The next morning Chilperic was up at dawn, busy with breaking camp. Once that routine chore was accomplished, he mounted his riding-beast and moved on to the stronghold of the Sonones clan. This he had no difficulty in finding; it was a large rambling house which stood conspicuously upon a hill only a few kilometers away from where he had spent the night.

At the edge of the clearing surrounding this rural stronghold the traveler stopped briefly to survey the layout before him. Guards were in evidence, and in a few moments Chilperic had decided that these were not mercenaries, like the ones he’d encountered at the Malolo manor across the river. These looked more like conscripted locals: too poor and ineffective to be mercenaries.

They were also too nervous in their behavior, too close to the edge of fear, when there was no obvious danger in sight. Two of them, gripping their weapons spasmodically, challenged Chilperic as he rode slowly forward. Obviously the men were impressed by his clothing, his weapons, and his mount, all of which were of the highest quality. But still, to get them to do what he required, he was required to display some patience, firmness, and a certain degree of courage.

Eventually Chilperic was able to talk himself past the outer defenders of the fortified manor, by claiming to be a friend of two of the family members. Both of these people were, as Chilperic was secretly aware, very recently deceased. He of course pretended to great surprise and horror when the guards informed him that his friends were dead.

He managed also to drop a hint or two establishing himself as a bitter enemy of the Malolo.

Soon the officer of the local guards, finding himself outtalked and outthought, and not knowing what else to do, conducted this impressive visitor up to the main house. Once admitted there, Chilperic was soon able to confer with the new Tyrant of the Senones, a very young man named Hissarlik, who had taken over as head of the clan following the great slaughter.

Naturally Chilperic pretended to be greatly surprised and dismayed when he heard from Hissarlik of the carnage inflicted upon his friends and others of this household, scarcely a month ago, by the terrible Sword of Vengeance.

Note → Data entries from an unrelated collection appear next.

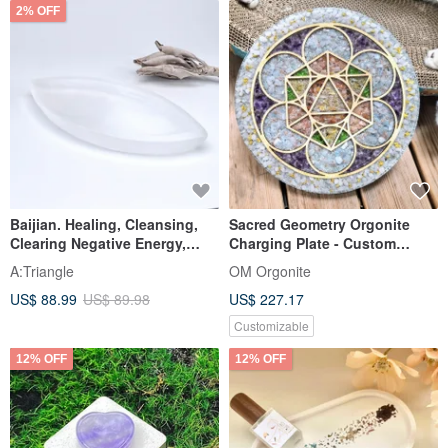
2% OFF
Baijian. Healing, Cleansing,
Sacred Geometry Orgonite
Clearing Negative Energy,
Charging Plate - Custom
High-Frequency Mineral |
Orders Available
A:Triangle
OM Orgonite
Moroccan Selenite Leaf-
US$ 88.99
US$ 89.98
US$ 227.17
Shaped Plate |
Customizable
12% OFF
12% OFF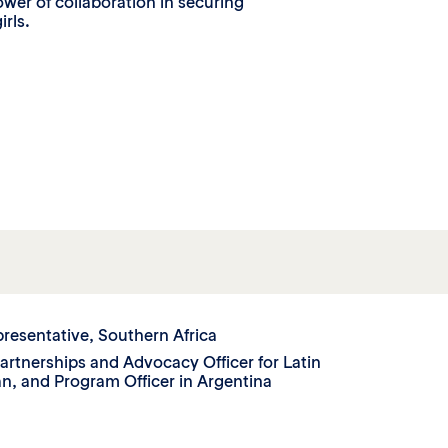
er of collaboration in securing
irls.
presentative, Southern Africa
Partnerships and Advocacy Officer for Latin
n, and Program Officer in Argentina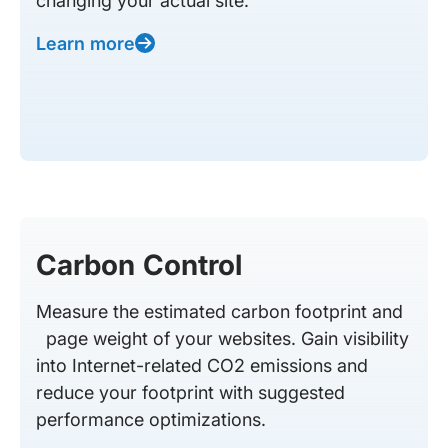
changing your actual site.
Learn more
Carbon Control
Measure the estimated carbon footprint and
page weight of your websites. Gain visibility
into Internet-related CO2 emissions and
reduce your footprint with suggested
performance optimizations.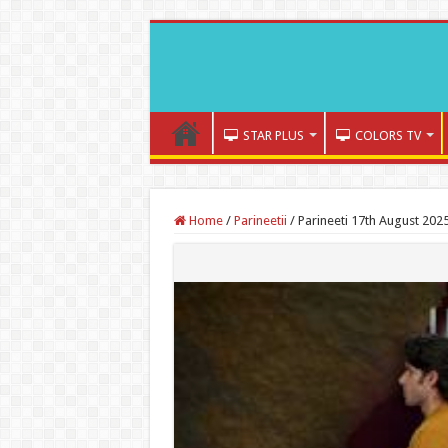
STAR PLUS
COLORS TV
Home
/
Parineetii
/
Parineeti 17th August 202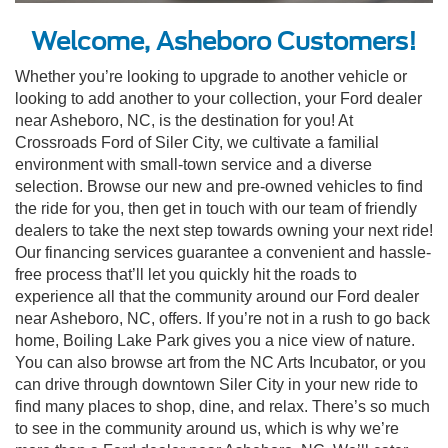
Welcome, Asheboro Customers!
Whether you’re looking to upgrade to another vehicle or
looking to add another to your collection, your Ford dealer
near Asheboro, NC, is the destination for you! At
Crossroads Ford of Siler City, we cultivate a familial
environment with small-town service and a diverse
selection. Browse our new and pre-owned vehicles to find
the ride for you, then get in touch with our team of friendly
dealers to take the next step towards owning your next ride!
Our financing services guarantee a convenient and hassle-
free process that’ll let you quickly hit the roads to
experience all that the community around our Ford dealer
near Asheboro, NC, offers. If you’re not in a rush to go back
home, Boiling Lake Park gives you a nice view of nature.
You can also browse art from the NC Arts Incubator, or you
can drive through downtown Siler City in your new ride to
find many places to shop, dine, and relax. There’s so much
to see in the community around us, which is why we’re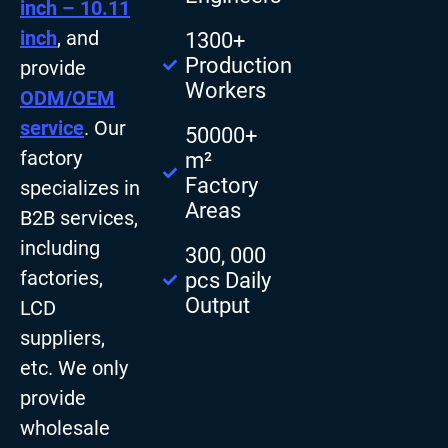
inch – 10.11
inch
, and
1300+
Production
provide
Workers
ODM/OEM
service
. Our
50000+
factory
m²
Factory
specializes in
Areas
B2B services,
including
300, 000
factories,
pcs Daily
Output
LCD
suppliers,
etc. We only
provide
wholesale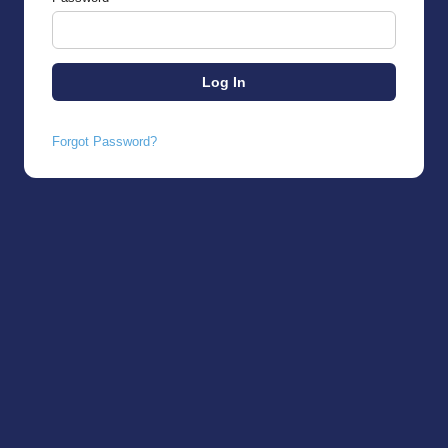
Forgot Password?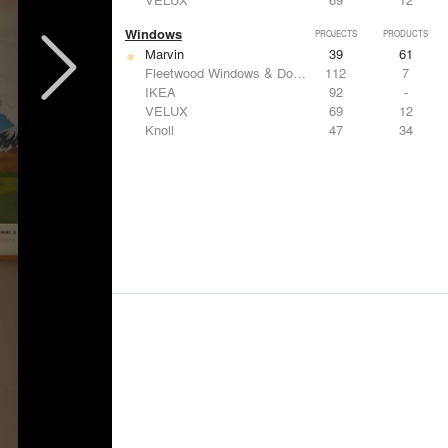
Windows
PROJECTS
PRODUCTS
Marvin
39
61
Fleetwood Windows & Doors
112
7
IKEA
92
-
VELUX
69
12
Knoll
47
34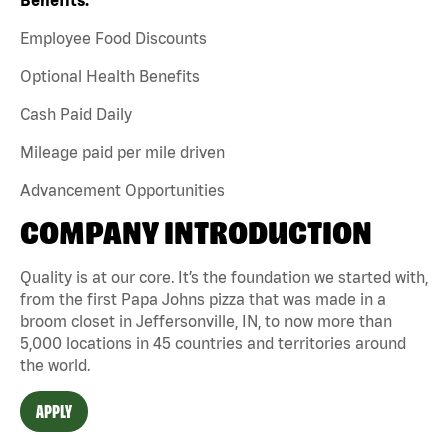
Employee Food Discounts
Optional Health Benefits
Cash Paid Daily
Mileage paid per mile driven
Advancement Opportunities
COMPANY INTRODUCTION
Quality is at our core. It’s the foundation we started with,
from the first Papa Johns pizza that was made in a
broom closet in Jeffersonville, IN, to now more than
5,000 locations in 45 countries and territories around
the world.
APPLY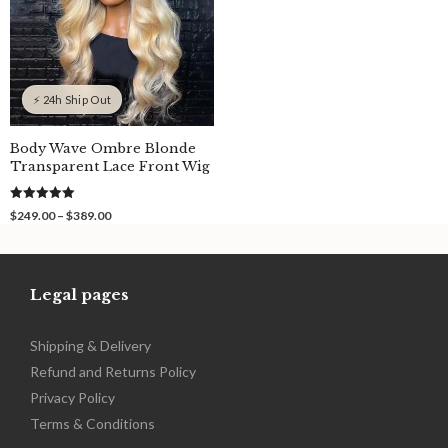
⚡ 24h Ship Out
Body Wave Ombre Blonde
Transparent Lace Front Wig
5.00
Price
$
249.00
–
$
389.00
out of 5
range:
$249.00
through
$389.00
Legal pages
Shipping & Delivery
Refund and Returns Policy
Privacy Policy
Terms & Conditions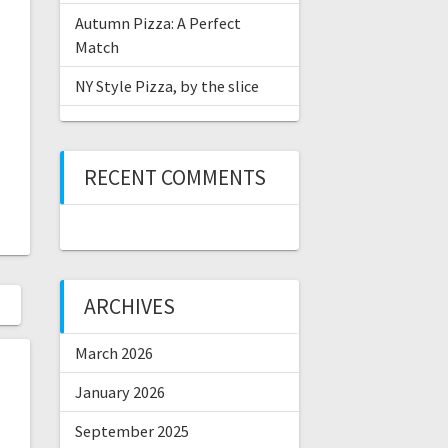
Autumn Pizza: A Perfect
Match
NY Style Pizza, by the slice
RECENT COMMENTS
ARCHIVES
March 2026
January 2026
September 2025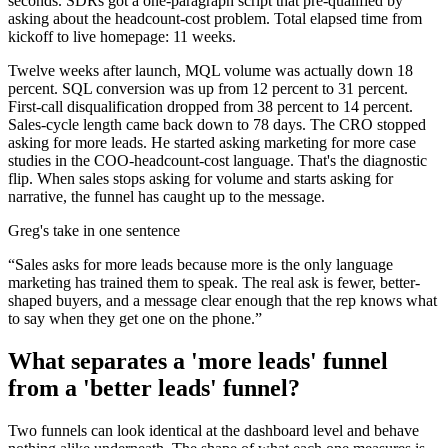
seconds. SDRs got a one-paragraph script that pre-qualified by
asking about the headcount-cost problem. Total elapsed time from
kickoff to live homepage: 11 weeks.
Twelve weeks after launch, MQL volume was actually down 18
percent. SQL conversion was up from 12 percent to 31 percent.
First-call disqualification dropped from 38 percent to 14 percent.
Sales-cycle length came back down to 78 days. The CRO stopped
asking for more leads. He started asking marketing for more case
studies in the COO-headcount-cost language. That's the diagnostic
flip. When sales stops asking for volume and starts asking for
narrative, the funnel has caught up to the message.
Greg's take in one sentence
“
Sales asks for more leads because more is the only language
marketing has trained them to speak. The real ask is fewer, better-
shaped buyers, and a message clear enough that the rep knows what
to say when they get one on the phone.
”
What separates a 'more leads' funnel
from a 'better leads' funnel?
Two funnels can look identical at the dashboard level and behave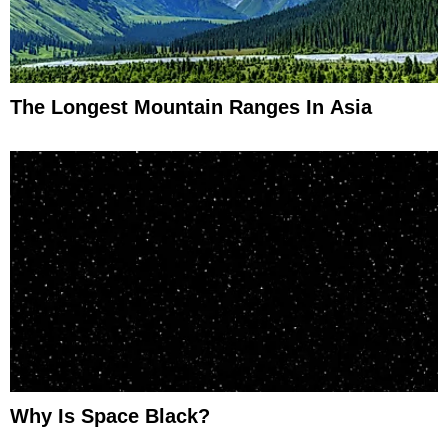
The Longest Mountain Ranges In Asia
Why Is Space Black?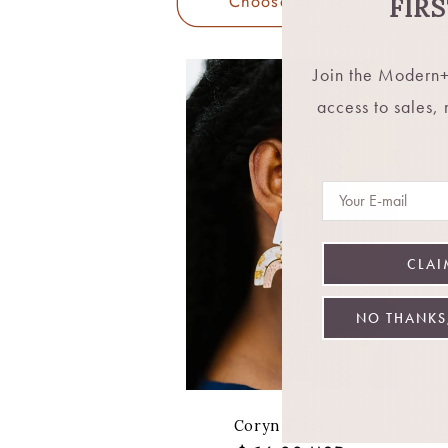
Choose options
FIR
Join the Modern+
access to sales,
Email
CLAI
NO THANKS,
Coryn Earrings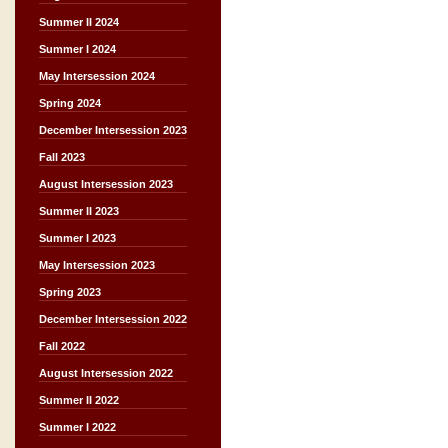
Summer II 2024
Summer I 2024
May Intersession 2024
Spring 2024
December Intersession 2023
Fall 2023
August Intersession 2023
Summer II 2023
Summer I 2023
May Intersession 2023
Spring 2023
December Intersession 2022
Fall 2022
August Intersession 2022
Summer II 2022
Summer I 2022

The two men sat talking in the main hall, on the ground floor of the manor. Two or three other surviving members of the Senones family were gathering around now to listen to the visitor, and look him over, and evaluate what he had to say.

One of the survivors present was a vengeful-sounding youth named Anselm, Hissarlik’s cousin. Anselm’s face tended to twitch, and he limped badly. Chilperic gathered the youth had been crippled in some atrocity performed by a Malolo gang several years ago.

Anselm’s sister or cousin Chilperic was not sure at first a young lady named Alicia, made an appearance also.

“A dozen dead on that night,” Alicia proclaimed. “And our aunt Megara still has not recovered her wits, a month later.” Her eyes glittered venomously. “We owe a huge debt to those Malolo slime, and we mean to pay it.”

“Your aunt Megara?” Chilperic murmured sympathetically.

“Mine, too,” said Hissarlik. “She saw her father he was the clan chief struck down before her eyes.”

“Oh, I see. Terrible, terrible.” And Chilperic, looking appropriately grim, gave his head a shake.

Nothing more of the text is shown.